Pig Iron Theatre Company, a Philadelphia-based ensemble founded by Swarthmore alumni, will present its latest original work, A Period of Animate Existence, in a semi-staged concert Thursday, Sept. 14, at Lang Performing Arts Center. The performance, part of the 2017–18 Cooper Series, will be a “first look” for Swarthmore audiences ahead of the show’s world premiere at Philadelphia’s 2017 Fringe Arts Festival.

Set in the “Sixth Extinction,” an era in which up to 50 percent of living species are at risk of dying off, A Period of Animate Existence brings together actors, a chamber orchestra, and three generations of choirs in a synthesis of music and theater. Children, elders, and machines contemplate the future in a time of dire predictions and rapid technological change.

“It is always a delight to come home to Swarthmore, this place of brainy people, ruthless thinkers, and compassionate advocates,” says director Dan Rothenberg ’95, who developed the production with composer Troy Herion and set designer Mimi Lien as artists-in-residence at the Penn Program in the Environmental Humanities. “I imagine the work will be deeply touching for some, and seem immoral and inadequate to others.”
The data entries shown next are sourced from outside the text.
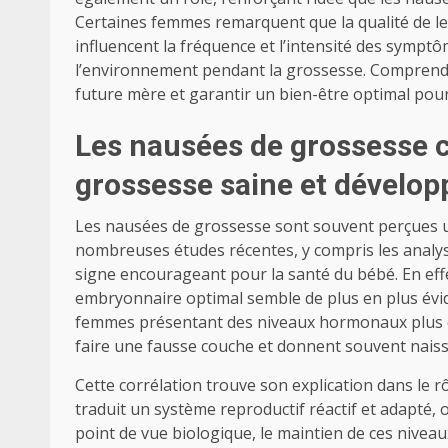
Certaines femmes remarquent que la qualité de leu
influencent la fréquence et l’intensité des sympt
l’environnement pendant la grossesse. Comprendr
future mère et garantir un bien-être optimal pour
Les nausées de grossesse 
grossesse saine et dévelo
Les nausées de grossesse sont souvent perçues
nombreuses études récentes, y compris les analy
signe encourageant pour la santé du bébé. En eff
embryonnaire optimal semble de plus en plus évide
femmes présentant des niveaux hormonaux plus é
faire une fausse couche et donnent souvent nais
Cette corrélation trouve son explication dans le
traduit un système reproductif réactif et adapté, 
point de vue biologique, le maintien de ces nivea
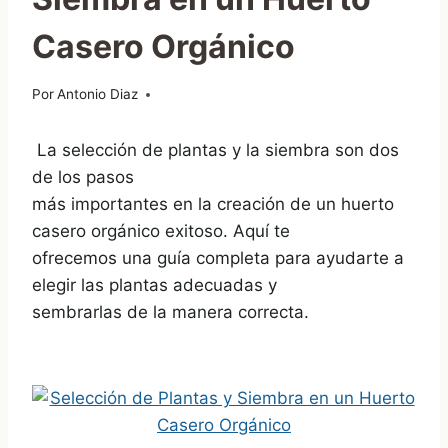
Casero Orgánico
Por
14/08/2023
Antonio Diaz
La selección de plantas y la siembra son dos
de los pasos
más importantes en la creación de un huerto
casero orgánico exitoso. Aquí te
ofrecemos una guía completa para ayudarte a
elegir las plantas adecuadas y
sembrarlas de la manera correcta.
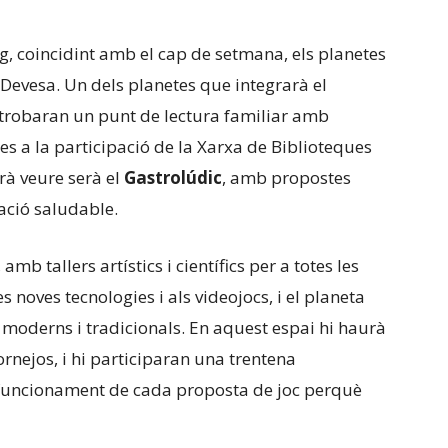
g, coincidint amb el cap de setmana, els planetes
 Devesa. Un dels planetes que integrarà el
s trobaran un punt de lectura familiar amb
es a la participació de la Xarxa de Biblioteques
rà veure serà el
Gastrolúdic
, amb propostes
ació saludable.
, amb tallers artístics i científics per a totes les
es noves tecnologies i als videojocs, i el planeta
moderns i tradicionals. En aquest espai hi haurà
rnejos, i hi participaran una trentena
l funcionament de cada proposta de joc perquè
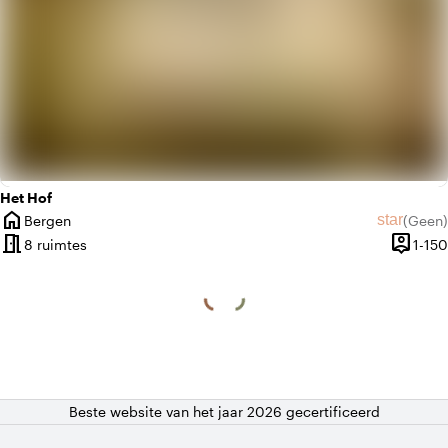
Het Hof
home
star
Bergen
(
Geen
)
Plaats
Geen beo
meeting_room
person_pin
8 ruimtes
1-150
Capacit
Beste website van het jaar 2026 gecertificeerd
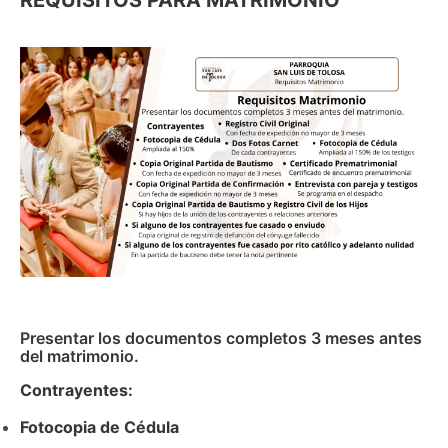
REQUISITOS PARA MATRIMONIO
Imagen
Presentar los documentos completos 3 meses antes
del matrimonio.
Contrayentes:
Fotocopia de Cédula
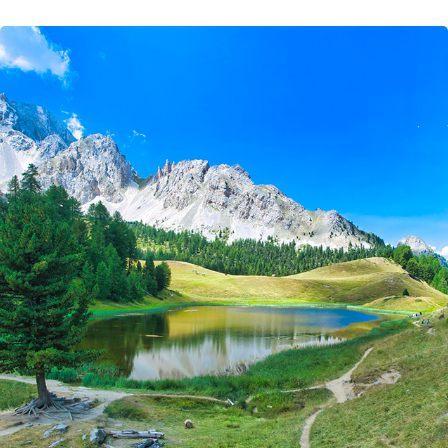
MONTAGNE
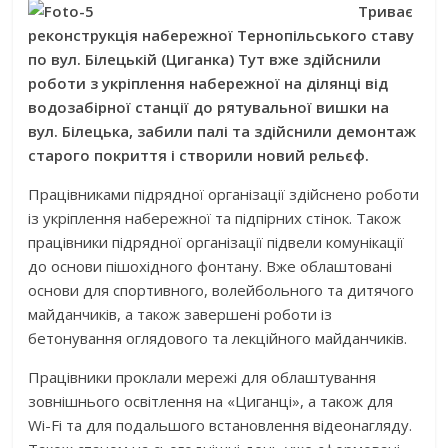
Триває
реконструкція набережної Тернопільського ставу
по вул. Білецькій (Циганка) Тут вже здійснили
роботи з укріплення набережної на ділянці від
водозабірної станції до рятувальної вишки на
вул. Білецька, забили палі та здійснили демонтаж
старого покриття і створили новий рельєф.
Працівниками підрядної організації здійснено роботи
із укріплення набережної та підпірних стінок. Також
працівники підрядної організації підвели комунікації
до основи пішохідного фонтану. Вже облаштовані
основи для спортивного, волейбольного та дитячого
майданчиків, а також завершені роботи із
бетонування оглядового та лекційного майданчиків.
Працівники проклали мережі для облаштування
зовнішнього освітлення на «Циганці», а також для
Wi-Fi та для подальшого встановлення відеонагляду.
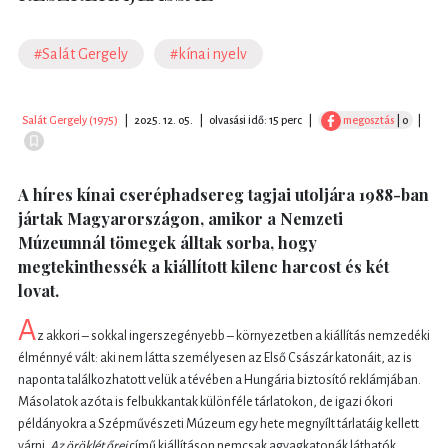
#Salát Gergely
#kínai nyelv
Salát Gergely (1975)
|
2025. 12. 05.
|
olvasási idő: 15 perc
|
megosztás
| 0
|
A híres kínai cseréphadsereg tagjai utoljára 1988-ban
jártak Magyarországon, amikor a Nemzeti
Múzeumnál tömegek álltak sorba, hogy
megtekinthessék a kiállított kilenc harcost és két
lovat.
A
z akkori – sokkal ingerszegényebb – környezetben a kiállítás nemzedéki
élménnyé vált: aki nem látta személyesen az Első Császár katonáit, az is
naponta találkozhatott velük a tévében a Hungária biztosító reklámjában.
Másolatok azóta is felbukkantak különféle tárlatokon, de igazi ókori
példányokra a Szépművészeti Múzeum egy hete megnyílt tárlatáig kellett
várni.
Az öröklét őrei
című kiállításon nemcsak agyagkatonák láthatók,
Leading up to the concert, which is free and open to the public, student-actors will conduct live promotions on campus, with tie-ins designed to pique curiosity. Two master classes will complement the performance: “Visual-Music” led by Herion on Tuesday, Sept. 12, and “Measures: Rhythm in Space for Theater-Devisors” led by Rothenberg on Saturday, Sept. 30.

Two book exhibits will also run alongside the event: one at Cornell Science Library featuring sources addressing the Anthropocene and climate change, and a second at Underhill Music & Dance Library highlighting materials about performance art, social change, and Pig Iron’s involvement in Philadelphia. A future McCabe Library exhibit will be curated by Swarthmore’s Materials that Matter class, led by the Lang Center for Civic and Social Responsibility’s Katie Price.
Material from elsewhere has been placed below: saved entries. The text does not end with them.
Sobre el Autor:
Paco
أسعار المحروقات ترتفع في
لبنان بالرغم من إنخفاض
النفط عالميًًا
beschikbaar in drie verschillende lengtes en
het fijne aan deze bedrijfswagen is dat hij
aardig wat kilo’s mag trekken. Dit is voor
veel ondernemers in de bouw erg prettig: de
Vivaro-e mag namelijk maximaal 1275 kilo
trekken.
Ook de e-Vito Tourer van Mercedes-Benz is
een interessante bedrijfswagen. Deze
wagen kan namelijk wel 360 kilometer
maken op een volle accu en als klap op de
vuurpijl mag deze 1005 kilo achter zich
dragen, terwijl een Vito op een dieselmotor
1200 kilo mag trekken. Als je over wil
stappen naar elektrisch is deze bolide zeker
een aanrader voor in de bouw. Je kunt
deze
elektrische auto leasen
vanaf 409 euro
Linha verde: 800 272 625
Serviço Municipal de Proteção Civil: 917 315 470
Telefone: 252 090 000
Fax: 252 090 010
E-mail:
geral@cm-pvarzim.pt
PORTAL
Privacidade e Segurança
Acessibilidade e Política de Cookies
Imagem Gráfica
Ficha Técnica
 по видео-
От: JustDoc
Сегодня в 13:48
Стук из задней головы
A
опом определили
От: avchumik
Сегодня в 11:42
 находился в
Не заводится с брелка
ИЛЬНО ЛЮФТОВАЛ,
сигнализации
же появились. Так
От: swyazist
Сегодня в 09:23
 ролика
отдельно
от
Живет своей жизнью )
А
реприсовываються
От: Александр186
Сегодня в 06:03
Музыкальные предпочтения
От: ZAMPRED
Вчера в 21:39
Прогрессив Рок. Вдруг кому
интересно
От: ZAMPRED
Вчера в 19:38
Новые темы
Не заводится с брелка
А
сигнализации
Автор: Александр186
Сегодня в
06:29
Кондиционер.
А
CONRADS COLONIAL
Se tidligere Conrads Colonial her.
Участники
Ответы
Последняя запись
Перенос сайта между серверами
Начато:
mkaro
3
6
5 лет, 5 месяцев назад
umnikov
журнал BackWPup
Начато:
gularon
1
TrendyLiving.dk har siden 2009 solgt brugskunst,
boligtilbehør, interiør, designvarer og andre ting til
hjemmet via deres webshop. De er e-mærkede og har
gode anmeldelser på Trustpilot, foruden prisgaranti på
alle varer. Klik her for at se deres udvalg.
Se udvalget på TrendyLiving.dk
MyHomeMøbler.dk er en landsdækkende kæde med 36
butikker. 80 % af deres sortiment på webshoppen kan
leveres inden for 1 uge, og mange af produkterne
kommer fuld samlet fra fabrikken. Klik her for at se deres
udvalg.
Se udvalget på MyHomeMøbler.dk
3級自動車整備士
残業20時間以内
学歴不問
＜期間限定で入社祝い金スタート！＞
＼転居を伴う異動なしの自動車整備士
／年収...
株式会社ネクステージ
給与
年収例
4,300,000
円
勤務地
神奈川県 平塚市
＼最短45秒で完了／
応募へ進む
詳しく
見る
“We’re trying to have not just a performance but a yearlong conversation about the Anthropocene and what we all can do to mitigate the effects that humans are having on the planet,” says Associate Professor of Music Barbara Milewski, who is sponsoring the event in conjunction with the Department of Theater and Environmental Studies. “We want people imagining how we all play a collective role in the issues that matter to us globally, and how we might come together to really act—not just literally on the stage—through our communities.”

Pig Iron will return in the spring to further this conversation, by launching an Ecotopian Toolkit contest at Swarthmore. The brainchild of Bethany Wiggin ’94 and the Penn Program in the Environmental Humanities, the project encourages community members to propose tools for the Anthropocene—the current era of significant human impact on Earth’s ecosystems—and engage in discussions about the proposals.

With 86 performers ages 7 to 81—including a Swarthmore student and several alums—A Period of Animate Existence is shaping up to be the largest production in the Philadelphia region this year, Rothenberg says.

“I urge people to put aside their homework for 90 minutes and come see what we have dreamed up,” he says. “It’s a rare event.”

Watch a video of "Humans" from A Period of Animate Existence.

 

Pig Iron Theater Company, A Period of Animate Existence

Master class: “Visual-Music” with composer Troy Herion
Tuesday, Sept. 12, 4–6 p.m.
Lang Music Building, Lang Concert Hall

Semi-staged concert
Thursday, Sept. 14, 7 p.m.
Lang Performing Arts Center, Pearson–Hall Theatre

Master class: “Measures: Rhythm in Space for Theater-Devisors” with director Dan Rothenberg ’95 Saturday, Sept. 30, 2 p.m.